The police departments of more than two dozen U.S. cities contacted by The Associated Press -- from L.A. to Chicago, Houston to Miami -- provided crowd estimates that totaled about 1.1 million marchers.

And just in case there's any confusion about Latino Americans understanding What It All Means, Melanie Lugo, who attended a rally in Denver with her husband, their third-grade daughter and 75,000 other people, clearly gets it.

“We are the backbone of what America is, legal or illegal, it doesn’t matter,” she told the Associated Press. “We butter each other’s bread. They need us as much as we need them.”

That's the assessment of one of the people making a bottom-line difference in America, one of the people who, according to The Washington Post, have a combined purchasing power in the United States of almost $800 billion. And that's expected to rise to about $1 trillion by 2010.

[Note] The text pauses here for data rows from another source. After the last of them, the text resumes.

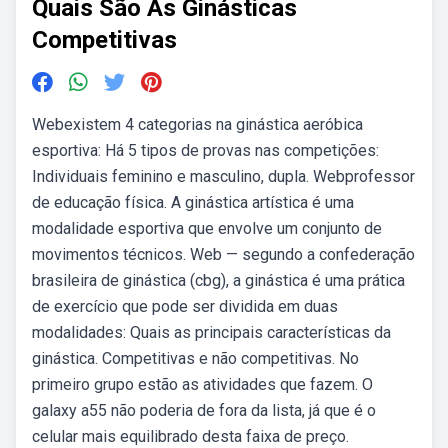
Quais São As Ginásticas
Competitivas
Webexistem 4 categorias na ginástica aeróbica
esportiva: Há 5 tipos de provas nas competições:
Individuais feminino e masculino, dupla. Webprofessor
de educação física. A ginástica artística é uma
modalidade esportiva que envolve um conjunto de
movimentos técnicos. Web — segundo a confederação
brasileira de ginástica (cbg), a ginástica é uma prática
de exercício que pode ser dividida em duas
modalidades: Quais as principais características da
ginástica. Competitivas e não competitivas. No
primeiro grupo estão as atividades que fazem. O
galaxy a55 não poderia de fora da lista, já que é o
celular mais equilibrado desta faixa de preço.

It's facts of that kind that will ultimately frustrate the hard-core ideologues, the Sensenbrenners and Tancredos who can't or won't see past the letter of the law to gain an appreciation for its spirit, and how this country's 42 million Latino Americans are transforming America with their belief in America, their unshakeable faith in what that Emma Lazarus poem is all about.

The challenge going forward will be to balance the legitimate concerns that many Americans have -- scarily porous borders, the potential for terrorism, the risk of increased drug trafficking and other social ills -- with recognition of immigrants' contributions to the national economy and culture, as well as a need for the pluralism and diversity that make this country what it's always been, or at least what it's long purported to be.

So enough of this silly, emotional discussion of constructing a miles-long, yards-high wall along the southern border with Mexico -- a proposal that offers nothing so much as the prospect of turning the southernmost United States into a North American version of the West Bank.

Like it or not, the unruly, exuberant, genially amped-up hordes that demonstrated across the nation is the look of the American future. And quiet as it's been kept, it's hardly a new look. The Latino impact on the United States has been happening for generations.

It's obvious on any sweltering uptown summer night in New York City, when you're as likely to hear Spanish-language radio out on the street as anything in English.

It's clear to any baseball fan who's observed the steadily inclining arc of excellence as Latino players have become more of a critical mass in the majors than ever before.

It's as plain as la nariz en su cara. The United States has a future with an accent. Make your reservations for Spanish 101 now ... avoid the rush.